What to work on:
Extract the text of each entry below exactly, leaving every image behind.

Extracted information:
______

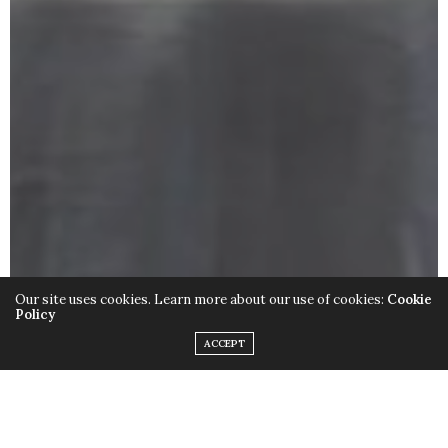
Our site uses cookies. Learn more about our use of cookies:
Cookie
Policy
ACCEPT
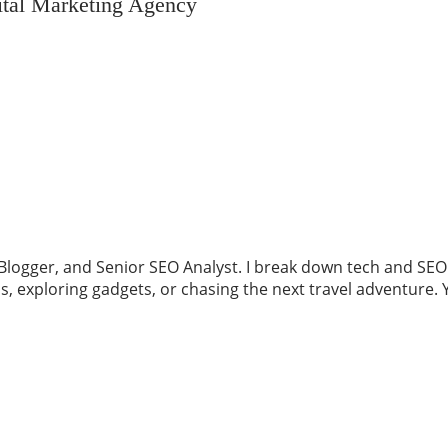
ital Marketing Agency
logger, and Senior SEO Analyst. I break down tech and SEO in
ess, exploring gadgets, or chasing the next travel adventu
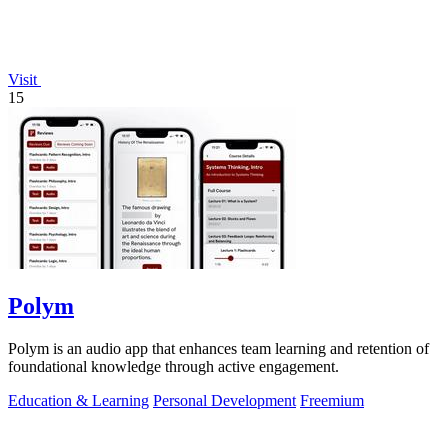
Visit
15
Polym
Polym is an audio app that enhances team learning and retention of
foundational knowledge through active engagement.
Education & Learning
Personal Development
Freemium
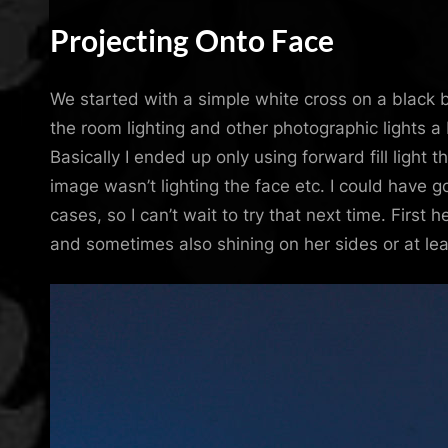
Projecting Onto Face
We started with a simple white cross on a black 
the room lighting and other photographic lights a b
Basically I ended up only using forward fill light
image wasn’t lighting the face etc. I could have 
cases, so I can’t wait to try that next time. First
and sometimes also shining on her sides or at lea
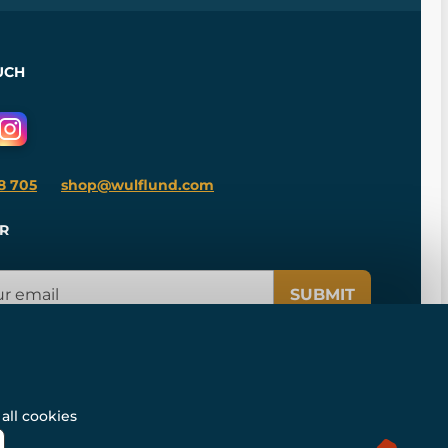
UCH
8 705
shop@wulflund.com
R
SUBMIT
all cookies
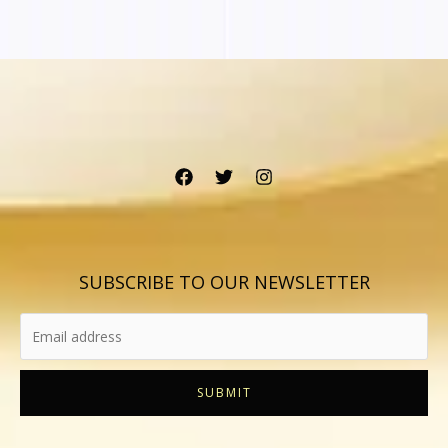
SUBSCRIBE TO OUR NEWSLETTER
SUBMIT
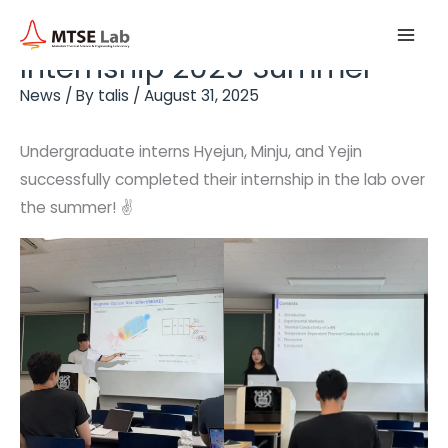
Skip
Main
to
Internship 2025 Summer
Men
content
News
/ By
talis
/
August 31, 2025
Undergraduate interns Hyejun, Minju, and Yejin
successfully completed their internship in the lab over
the summer! ✌️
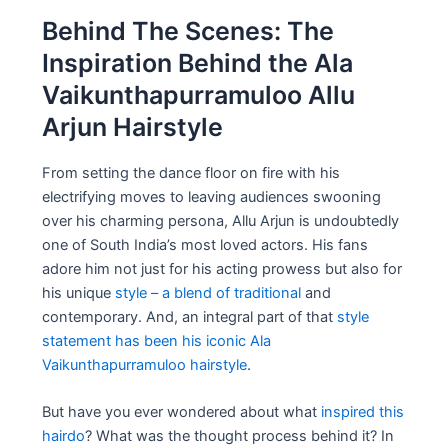
Behind The Scenes: The
Inspiration Behind the Ala
Vaikunthapurramuloo Allu
Arjun Hairstyle
From setting the dance floor on fire with his
electrifying moves to leaving audiences swooning
over his charming persona, Allu Arjun is undoubtedly
one of South India’s most loved actors. His fans
adore him not just for his acting prowess but also for
his unique
style – a blend of traditional
and
contemporary. And, an integral part of that
style
statement has been his iconic Ala
Vaikunthapurramuloo hairstyle
.
But have you ever wondered about what
inspired this
hairdo
? What was the thought process behind it? In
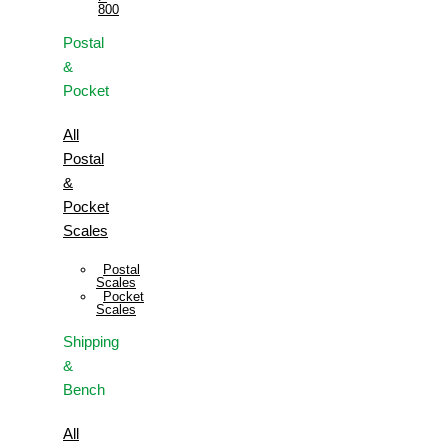
800
Postal
&
Pocket
All
Postal
&
Pocket
Scales
Postal
Scales
Pocket
Scales
Shipping
&
Bench
All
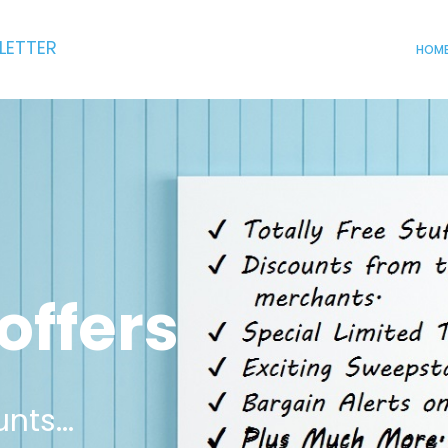
LETTER
HOM
offers
nts...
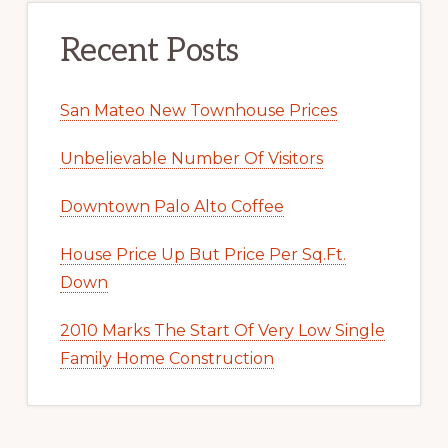
Recent Posts
San Mateo New Townhouse Prices
Unbelievable Number Of Visitors
Downtown Palo Alto Coffee
House Price Up But Price Per Sq.Ft.
Down
2010 Marks The Start Of Very Low Single
Family Home Construction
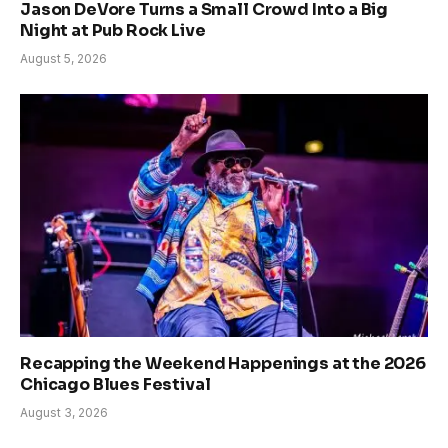
Jason DeVore Turns a Small Crowd Into a Big
Night at Pub Rock Live
August 5, 2026
Recapping the Weekend Happenings at the 2026
Chicago Blues Festival
August 3, 2026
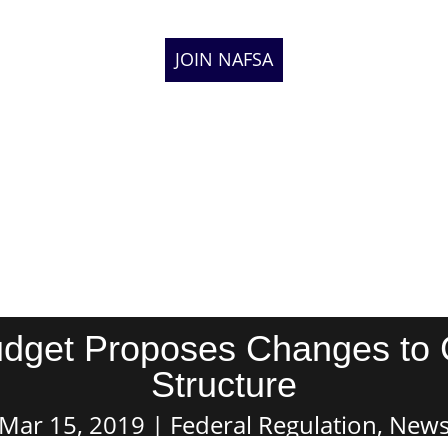
JOIN NAFSA
Budget Proposes Changes to
Structure
Mar 15, 2019
Federal Regulation
,
New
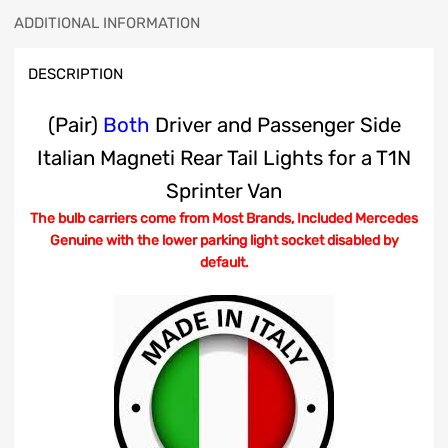
ADDITIONAL INFORMATION
DESCRIPTION
(Pair)
Both
Driver and Passenger Side
Italian Magneti Rear Tail Lights for a T1N
Sprinter Van
The bulb carriers come from Most Brands, Included Mercedes
Genuine with the lower parking light socket disabled by
default.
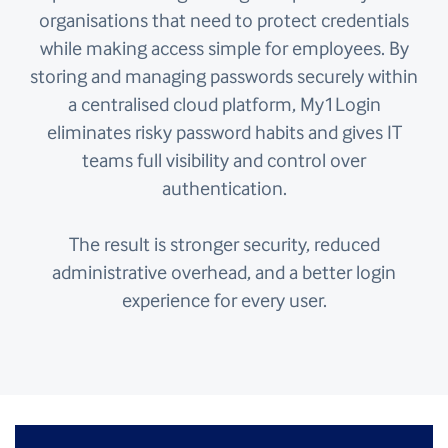
organisations that need to protect credentials
while making access simple for employees. By
storing and managing passwords securely within
a centralised cloud platform, My1Login
eliminates risky password habits and gives IT
teams full visibility and control over
authentication.
The result is stronger security, reduced
administrative overhead, and a better login
experience for every user.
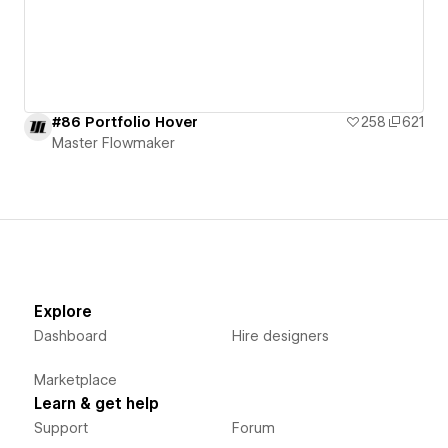
#86 Portfolio Hover
258
621
Master Flowmaker
Explore
Dashboard
Hire designers
Marketplace
Learn & get help
Support
Forum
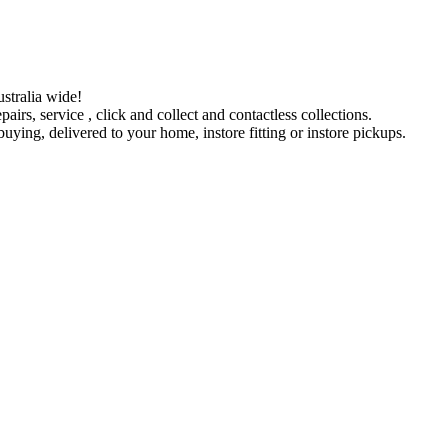
stralia wide!
pairs, service , click and collect and contactless collections.
ying, delivered to your home, instore fitting or instore pickups.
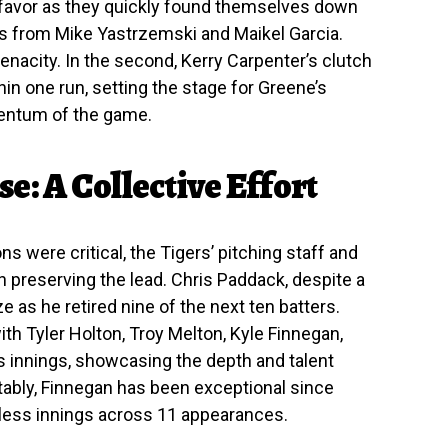
s’ favor as they quickly found themselves down
uns from Mike Yastrzemski and Maikel Garcia.
nacity. In the second, Kerry Carpenter’s clutch
in one run, setting the stage for Greene’s
mentum of the game.
e: A Collective Effort
s were critical, the Tigers’ pitching staff and
 preserving the lead. Chris Paddack, despite a
 as he retired nine of the next ten batters.
th Tyler Holton, Troy Melton, Kyle Finnegan,
s innings, showcasing the depth and talent
otably, Finnegan has been exceptional since
eless innings across 11 appearances.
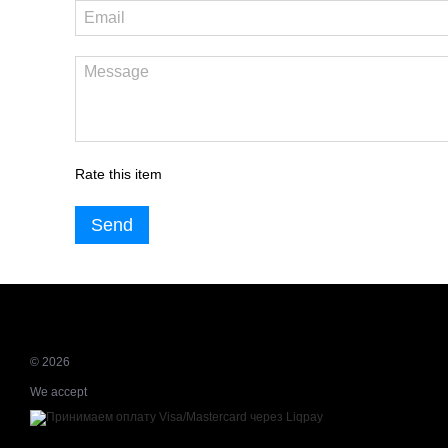
Rate this item
Send
© 2026
We accept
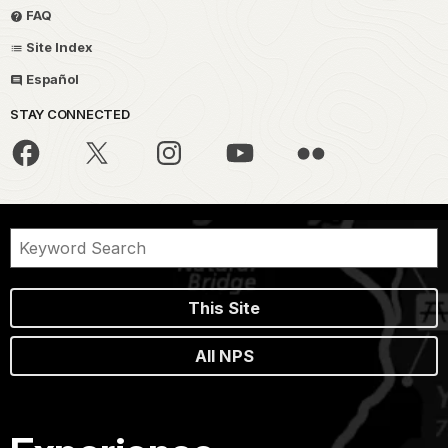
FAQ
Site Index
Español
STAY CONNECTED
This Site
All NPS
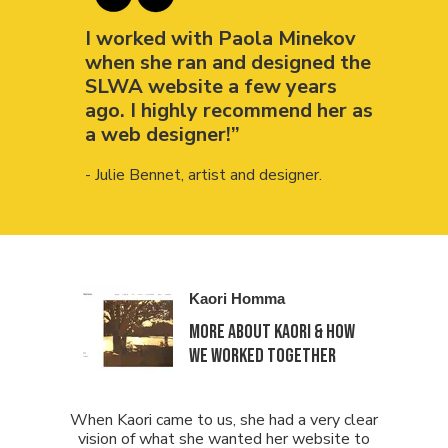
I worked with Paola Minekov
when she ran and designed the
SLWA website a few years
ago. I highly recommend her as
a web designer!”
- Julie Bennet, artist and designer.
Kaori Homma
more about KAORI & how
we worked together
When Kaori came to us, she had a very clear
vision of what she wanted her website to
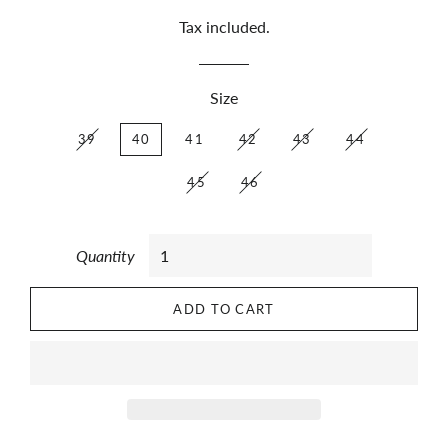
Tax included.
Size
39
40
41
42
43
44
45
46
Quantity
ADD TO CART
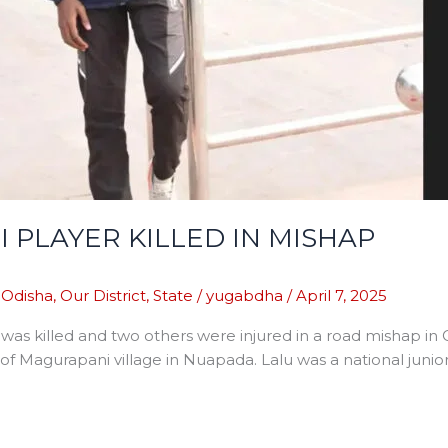
 PLAYER KILLED IN MISHAP
,
Odisha
,
Our District
,
State
/
yugabdha
/
April 7, 2025
was killed and two others were injured in a road mishap in 
of Magurapani village in Nuapada. Lalu was a national junio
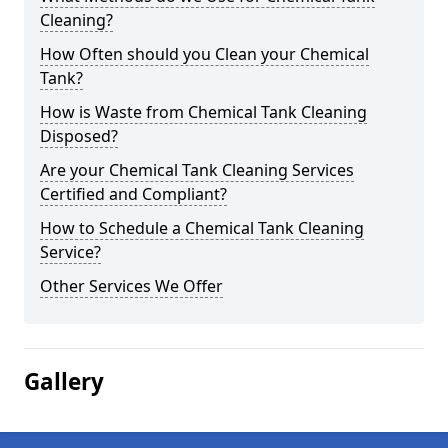
Cleaning?
How Often should you Clean your Chemical
Tank?
How is Waste from Chemical Tank Cleaning
Disposed?
Are your Chemical Tank Cleaning Services
Certified and Compliant?
How to Schedule a Chemical Tank Cleaning
Service?
Other Services We Offer
Gallery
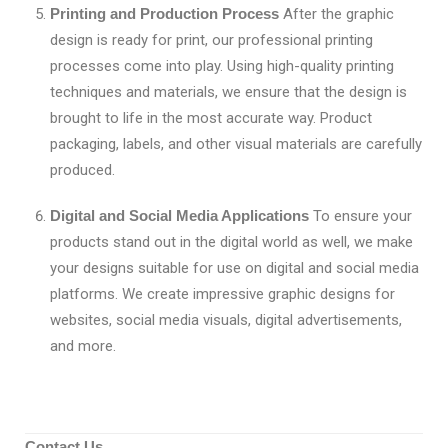
Printing and Production Process
After the graphic
design is ready for print, our professional printing
processes come into play. Using high-quality printing
techniques and materials, we ensure that the design is
brought to life in the most accurate way. Product
packaging, labels, and other visual materials are carefully
produced.
Digital and Social Media Applications
To ensure your
products stand out in the digital world as well, we make
your designs suitable for use on digital and social media
platforms. We create impressive graphic designs for
websites, social media visuals, digital advertisements,
and more.
Contact Us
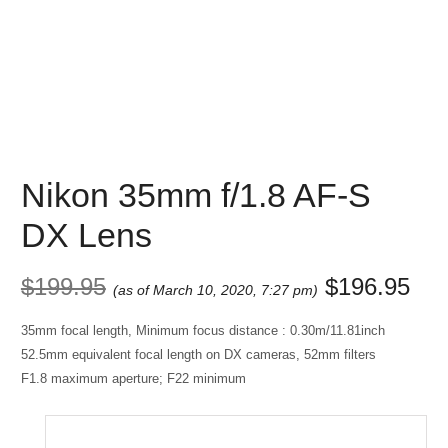
Nikon 35mm f/1.8 AF-S
DX Lens
$
199.95
$
196.95
(as of March 10, 2020, 7:27 pm)
35mm focal length, Minimum focus distance : 0.30m/11.81inch
52.5mm equivalent focal length on DX cameras, 52mm filters
F1.8 maximum aperture; F22 minimum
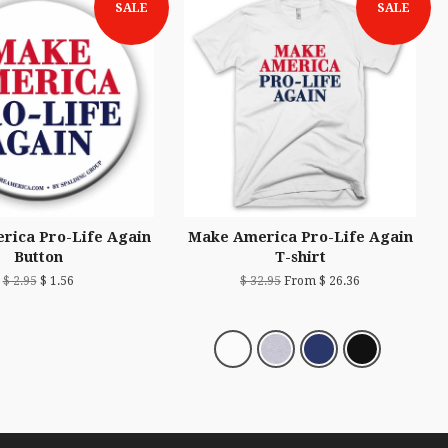
SALE
SALE
rica Pro-Life Again
Make America Pro-Life Again
Button
T-shirt
$ 2.95
$ 1.56
$ 32.95
From $ 26.36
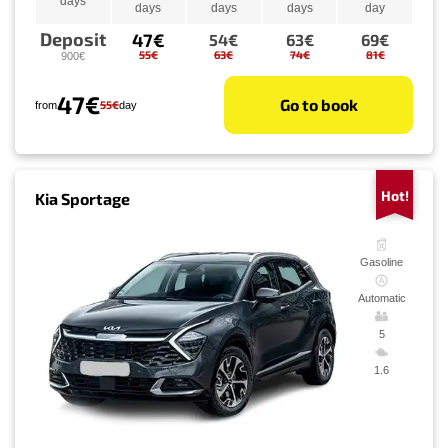
days
days
days
days
day
Deposit
47€
54€
63€
69€
55€
63€
74€
81€
900€
47€
Go to book
55€
from
day
Hot!
Kia Sportage
Gasoline
Automatic
5
1.6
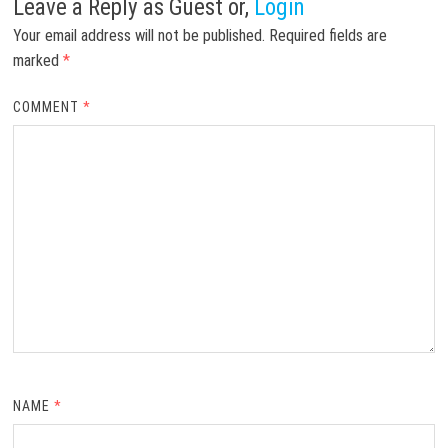
Leave a Reply
as Guest or,
Login
Your email address will not be published.
Required fields are
marked
*
COMMENT
*
NAME
*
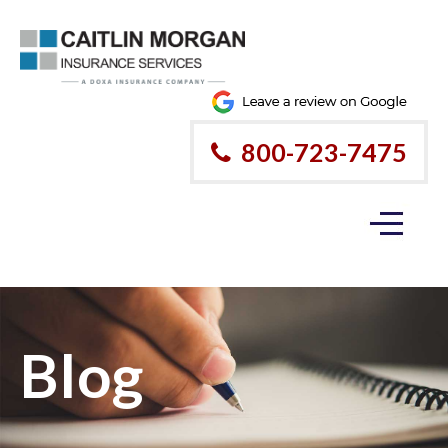
800-723-7475
Blog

______

Exercise answer:
Our site uses cookies. Learn more about our use of cookies:
Cookie
Policy
ACCEPT
ital Marketing Agency
logger, and Senior SEO Analyst. I break down tech and SEO in
ess, exploring gadgets, or chasing the next travel adventu
Visit
15
Polym
Polym is an audio app that enhances team learning and retention of
foundational knowledge through active engagement.
Education & Learning
Personal Development
Freemium
Projecting Onto Face
We started with a simple white cross on a black 
the room lighting and other photographic lights a b
Basically I ended up only using forward fill light
image wasn’t lighting the face etc. I could have 
cases, so I can’t wait to try that next time. First
and sometimes also shining on her sides or at lea
UCH
8 705
shop@wulflund.com
R
SUBMIT
all cookies
SUBSCRIBE TO OUR NEWSLETTER
SUBMIT
Skip
Main
to
Internship 2025 Summer
Men
content
News
/ By
talis
/
August 31, 2025
Undergraduate interns Hyejun, Minju, and Yejin
successfully completed their internship in the lab over
the summer! ✌️
Behind The Scenes: The
Inspiration Behind the Ala
Vaikunthapurramuloo Allu
Arjun Hairstyle
From setting the dance floor on fire with his
electrifying moves to leaving audiences swooning
over his charming persona, Allu Arjun is undoubtedly
one of South India’s most loved actors. His fans
adore him not just for his acting prowess but also for
his unique
style – a blend of traditional
and
contemporary. And, an integral part of that
style
statement has been his iconic Ala
Vaikunthapurramuloo hairstyle
.
But have you ever wondered about what
inspired this
hairdo
? What was the thought process behind it? In
800
Postal
&
Pocket
All
Postal
&
Pocket
Scales
Postal
Scales
Pocket
Scales
Shipping
&
Bench
All
LETTER
HOM
offers
nts...
Recent Posts
San Mateo New Townhouse Prices
Unbelievable Number Of Visitors
Downtown Palo Alto Coffee
House Price Up But Price Per Sq.Ft.
Down
2010 Marks The Start Of Very Low Single
Family Home Construction
Jason DeVore Turns a Small Crowd Into a Big
Night at Pub Rock Live
August 5, 2026
Recapping the Weekend Happenings at the 2026
Chicago Blues Festival
August 3, 2026
JOIN NAFSA
Budget Proposes Changes to
Structure
Mar 15, 2019
Federal Regulation
,
New
ADDITIONAL INFORMATION
DESCRIPTION
(Pair)
Both
Driver and Passenger Side
Italian Magneti Rear Tail Lights for a T1N
Sprinter Van
The bulb carriers come from Most Brands, Included Mercedes
Genuine with the lower parking light socket disabled by
default.
organisations that need to protect credentials
while making access simple for employees. By
storing and managing passwords securely within
a centralised cloud platform, My1Login
eliminates risky password habits and gives IT
teams full visibility and control over
authentication.
The result is stronger security, reduced
administrative overhead, and a better login
experience for every user.
#86 Portfolio Hover
258
621
Master Flowmaker
Explore
Dashboard
Hire designers
Marketplace
Learn & get help
Support
Forum
stralia wide!
pairs, service , click and collect and contactless collections.
ying, delivered to your home, instore fitting or instore pickups.
s’ favor as they quickly found themselves down
uns from Mike Yastrzemski and Maikel Garcia.
nacity. In the second, Kerry Carpenter’s clutch
in one run, setting the stage for Greene’s
mentum of the game.
e: A Collective Effort
s were critical, the Tigers’ pitching staff and
 preserving the lead. Chris Paddack, despite a
 as he retired nine of the next ten batters.
th Tyler Holton, Troy Melton, Kyle Finnegan,
s innings, showcasing the depth and talent
otably, Finnegan has been exceptional since
eless innings across 11 appearances.
Rate this item
Send
© 2026
We accept
FAQ
Site Index
Español
STAY CONNECTED
This Site
All NPS
I worked with Paola Minekov
when she ran and designed the
SLWA website a few years
ago. I highly recommend her as
a web designer!”
- Julie Bennet, artist and designer.
Kaori Homma
more about KAORI & how
we worked together
When Kaori came to us, she had a very clear
vision of what she wanted her website to
Tax included.
Size
39
40
41
42
43
44
45
46
Quantity
ADD TO CART
 PLAYER KILLED IN MISHAP
,
Odisha
,
Our District
,
State
/
yugabdha
/
April 7, 2025
was killed and two others were injured in a road mishap in 
of Magurapani village in Nuapada. Lalu was a national junio
Cleaning?
How Often should you Clean your Chemical
Tank?
How is Waste from Chemical Tank Cleaning
Disposed?
Are your Chemical Tank Cleaning Services
Certified and Compliant?
How to Schedule a Chemical Tank Cleaning
Service?
Other Services We Offer
Gallery
Printing and Production Process
After the graphic
design is ready for print, our professional printing
processes come into play. Using high-quality printing
techniques and materials, we ensure that the design is
brought to life in the most accurate way. Product
packaging, labels, and other visual materials are carefully
produced.
Digital and Social Media Applications
To ensure your
products stand out in the digital world as well, we make
your designs suitable for use on digital and social media
platforms. We create impressive graphic designs for
websites, social media visuals, digital advertisements,
and more.
Contact Us
Nikon 35mm f/1.8 AF-S
DX Lens
$
199.95
$
196.95
(as of March 10, 2020, 7:27 pm)
35mm focal length, Minimum focus distance : 0.30m/11.81inch
52.5mm equivalent focal length on DX cameras, 52mm filters
F1.8 maximum aperture; F22 minimum
SALE
SALE
rica Pro-Life Again
Make America Pro-Life Again
Button
T-shirt
$ 2.95
$ 1.56
$ 32.95
From $ 26.36
days
days
days
days
day
Deposit
47€
54€
63€
69€
55€
63€
74€
81€
900€
47€
Go to book
55€
from
day
Hot!
Kia Sportage
Gasoline
Automatic
5
1.6
Leave a Reply
as Guest or,
Login
Your email address will not be published.
Required fields are
marked
*
COMMENT
*
NAME
*
800-723-7475
Blog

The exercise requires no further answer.